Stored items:
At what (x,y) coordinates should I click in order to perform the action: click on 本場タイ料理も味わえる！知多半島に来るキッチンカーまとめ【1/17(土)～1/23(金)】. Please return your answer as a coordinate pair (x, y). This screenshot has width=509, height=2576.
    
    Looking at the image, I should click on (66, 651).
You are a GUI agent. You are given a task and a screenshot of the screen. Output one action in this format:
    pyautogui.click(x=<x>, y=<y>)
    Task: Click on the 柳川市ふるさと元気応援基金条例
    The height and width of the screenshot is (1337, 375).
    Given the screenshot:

GOAL OF THE EXERCISE: Repeat the data verbatim.

WRITTEN REPLY:
At what (x,y) coordinates should I click in order to perform the action: click on 本場タイ料理も味わえる！知多半島に来るキッチンカーまとめ【1/17(土)～1/23(金)】. Please return your answer as a coordinate pair (x, y). This screenshot has width=509, height=2576.
    
    Looking at the image, I should click on (66, 651).
You are a GUI agent. You are given a task and a screenshot of the screen. Output one action in this format:
    pyautogui.click(x=<x>, y=<y>)
    Task: Click on the 柳川市ふるさと元気応援基金条例
    The height and width of the screenshot is (1337, 375).
    Given the screenshot:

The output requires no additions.